** Available data follows **
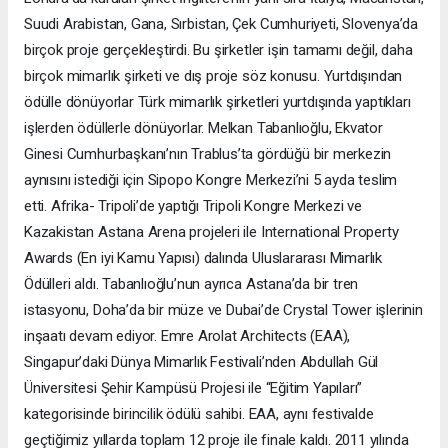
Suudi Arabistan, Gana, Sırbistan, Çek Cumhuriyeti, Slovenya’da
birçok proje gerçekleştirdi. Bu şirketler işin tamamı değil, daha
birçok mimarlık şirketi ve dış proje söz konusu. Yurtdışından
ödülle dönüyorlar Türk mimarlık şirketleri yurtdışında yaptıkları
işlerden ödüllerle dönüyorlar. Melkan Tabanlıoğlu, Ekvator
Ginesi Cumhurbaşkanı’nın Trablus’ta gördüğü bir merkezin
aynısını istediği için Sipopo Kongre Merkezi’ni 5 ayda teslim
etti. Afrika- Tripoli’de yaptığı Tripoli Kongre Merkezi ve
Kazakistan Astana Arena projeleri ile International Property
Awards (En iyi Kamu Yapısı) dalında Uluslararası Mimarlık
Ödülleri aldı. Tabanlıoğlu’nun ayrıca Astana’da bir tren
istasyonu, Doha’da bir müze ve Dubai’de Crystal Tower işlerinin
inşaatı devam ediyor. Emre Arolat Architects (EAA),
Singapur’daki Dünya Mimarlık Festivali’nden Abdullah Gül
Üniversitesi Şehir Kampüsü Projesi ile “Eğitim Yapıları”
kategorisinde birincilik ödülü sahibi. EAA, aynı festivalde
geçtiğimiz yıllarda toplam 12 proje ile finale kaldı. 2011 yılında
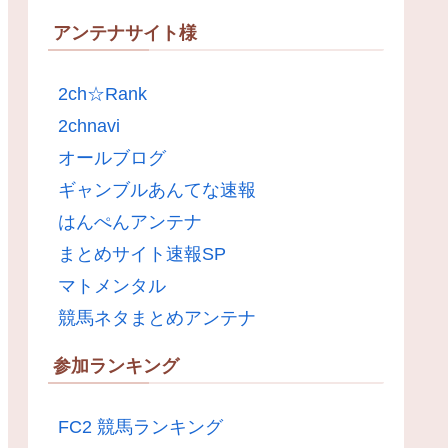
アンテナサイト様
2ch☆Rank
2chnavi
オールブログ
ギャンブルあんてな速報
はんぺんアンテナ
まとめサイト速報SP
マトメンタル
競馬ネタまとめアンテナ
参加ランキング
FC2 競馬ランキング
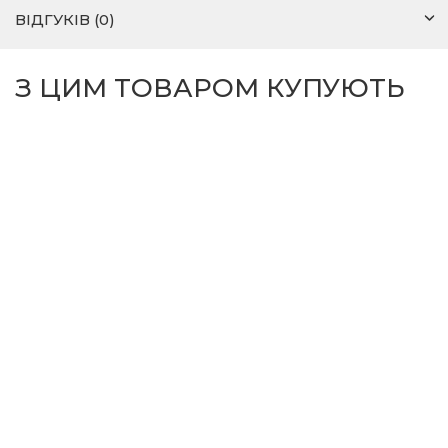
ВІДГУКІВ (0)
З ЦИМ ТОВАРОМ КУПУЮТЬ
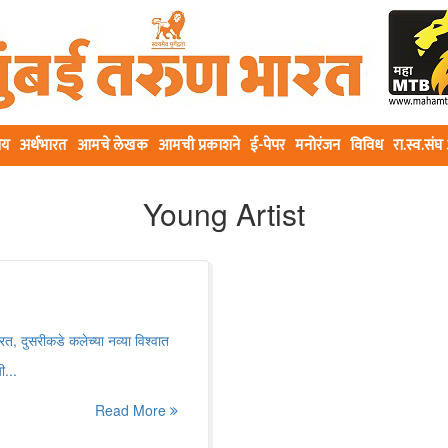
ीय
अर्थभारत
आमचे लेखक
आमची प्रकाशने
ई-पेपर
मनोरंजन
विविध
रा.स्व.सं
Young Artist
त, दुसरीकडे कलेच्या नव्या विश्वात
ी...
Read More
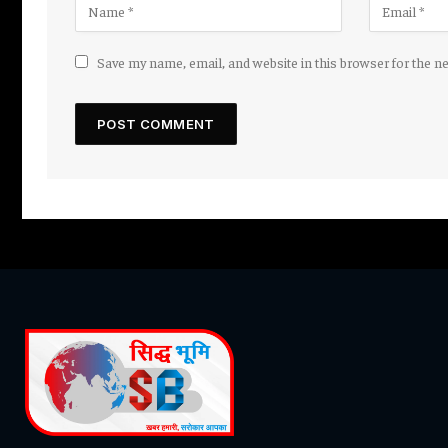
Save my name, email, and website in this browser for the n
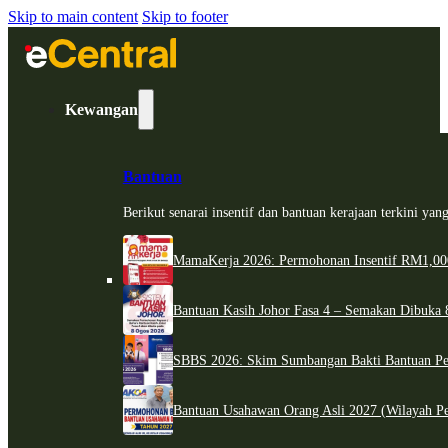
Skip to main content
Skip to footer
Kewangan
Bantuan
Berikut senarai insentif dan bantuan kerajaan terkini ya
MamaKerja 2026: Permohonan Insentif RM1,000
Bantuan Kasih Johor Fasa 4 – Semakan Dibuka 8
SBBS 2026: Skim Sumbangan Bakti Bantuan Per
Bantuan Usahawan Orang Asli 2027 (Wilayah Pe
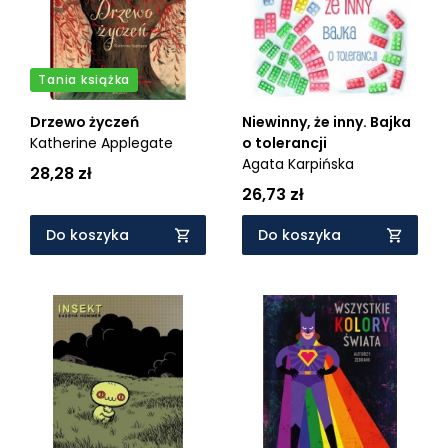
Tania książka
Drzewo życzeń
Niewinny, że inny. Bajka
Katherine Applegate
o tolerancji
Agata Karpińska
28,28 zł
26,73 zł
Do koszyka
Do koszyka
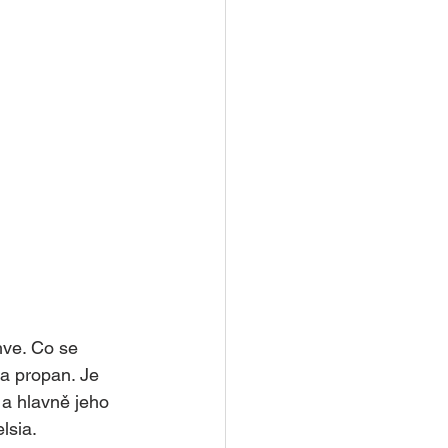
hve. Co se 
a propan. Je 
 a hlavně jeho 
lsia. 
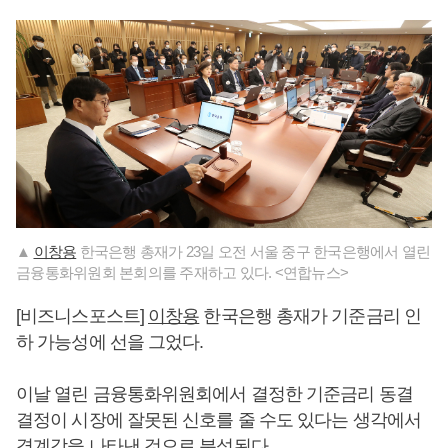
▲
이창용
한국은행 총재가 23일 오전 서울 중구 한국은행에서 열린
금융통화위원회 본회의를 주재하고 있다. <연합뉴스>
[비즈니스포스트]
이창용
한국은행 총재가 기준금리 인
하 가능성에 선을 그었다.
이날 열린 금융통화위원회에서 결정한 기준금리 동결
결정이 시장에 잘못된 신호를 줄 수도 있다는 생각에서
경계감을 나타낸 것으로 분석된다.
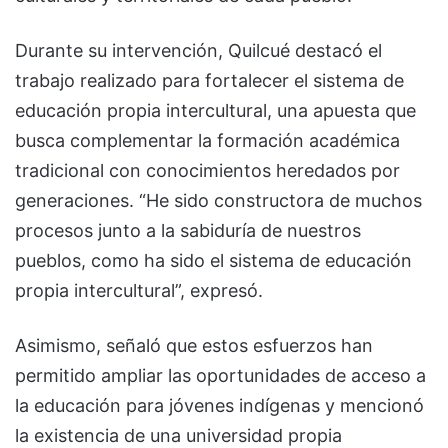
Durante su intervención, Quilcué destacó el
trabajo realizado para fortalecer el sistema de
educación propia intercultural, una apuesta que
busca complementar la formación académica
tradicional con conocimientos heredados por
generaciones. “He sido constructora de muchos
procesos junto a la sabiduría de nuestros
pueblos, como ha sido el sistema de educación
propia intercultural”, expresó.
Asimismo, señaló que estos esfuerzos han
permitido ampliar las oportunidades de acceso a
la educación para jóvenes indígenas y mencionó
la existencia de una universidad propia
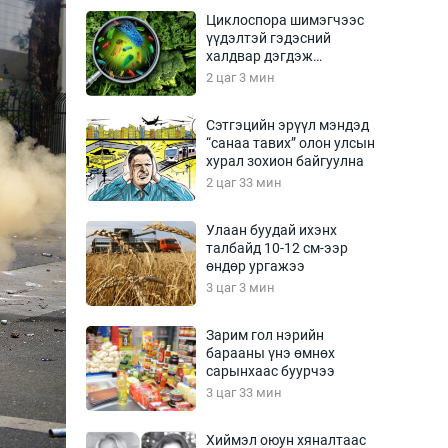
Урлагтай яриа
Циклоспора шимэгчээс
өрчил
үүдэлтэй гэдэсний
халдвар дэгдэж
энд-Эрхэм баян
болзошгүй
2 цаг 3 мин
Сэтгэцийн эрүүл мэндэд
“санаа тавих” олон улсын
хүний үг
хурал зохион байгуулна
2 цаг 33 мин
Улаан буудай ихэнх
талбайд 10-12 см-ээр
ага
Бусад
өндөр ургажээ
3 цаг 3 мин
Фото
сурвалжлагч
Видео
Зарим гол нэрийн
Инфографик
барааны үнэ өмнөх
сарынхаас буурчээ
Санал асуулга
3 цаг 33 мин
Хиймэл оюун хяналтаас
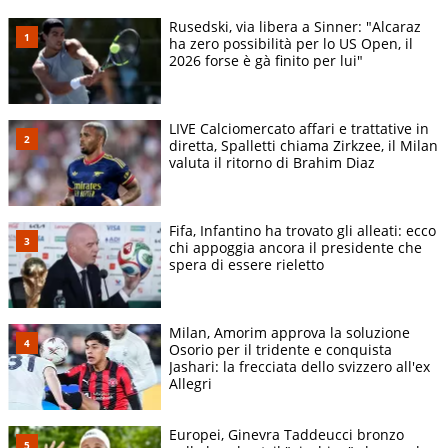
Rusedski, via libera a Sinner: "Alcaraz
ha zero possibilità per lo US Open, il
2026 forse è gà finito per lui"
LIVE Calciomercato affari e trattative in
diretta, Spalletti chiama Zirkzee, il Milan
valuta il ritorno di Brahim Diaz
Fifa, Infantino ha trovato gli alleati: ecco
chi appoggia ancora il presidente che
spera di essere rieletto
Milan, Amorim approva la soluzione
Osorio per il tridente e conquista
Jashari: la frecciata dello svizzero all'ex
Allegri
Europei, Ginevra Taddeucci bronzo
** End of Available data **
** Available data follows **
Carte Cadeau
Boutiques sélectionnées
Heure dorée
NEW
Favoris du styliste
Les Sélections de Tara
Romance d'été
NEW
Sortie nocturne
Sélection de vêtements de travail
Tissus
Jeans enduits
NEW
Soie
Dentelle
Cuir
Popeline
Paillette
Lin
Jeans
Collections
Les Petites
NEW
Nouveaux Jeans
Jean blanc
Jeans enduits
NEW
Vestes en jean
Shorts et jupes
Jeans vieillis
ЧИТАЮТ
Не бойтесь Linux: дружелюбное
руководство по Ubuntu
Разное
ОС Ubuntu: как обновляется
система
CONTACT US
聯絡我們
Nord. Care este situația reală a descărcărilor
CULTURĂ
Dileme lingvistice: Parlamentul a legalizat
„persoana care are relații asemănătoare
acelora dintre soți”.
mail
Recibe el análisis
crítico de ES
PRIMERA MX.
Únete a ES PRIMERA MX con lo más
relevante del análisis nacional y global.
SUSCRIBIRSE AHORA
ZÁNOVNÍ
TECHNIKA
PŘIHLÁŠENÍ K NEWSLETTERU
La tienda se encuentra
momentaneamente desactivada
** End of Available data **
# What you should do:
Repeat, exactly as they stand above, the lines from the line with "spera di essere rieletto" to the line with "Europei, Ginevra Taddeucci bronzo", both lines included.

# Expected output:
spera di essere rieletto
Milan, Amorim approva la soluzione
Osorio per il tridente e conquista
Jashari: la frecciata dello svizzero all'ex
Allegri
Europei, Ginevra Taddeucci bronzo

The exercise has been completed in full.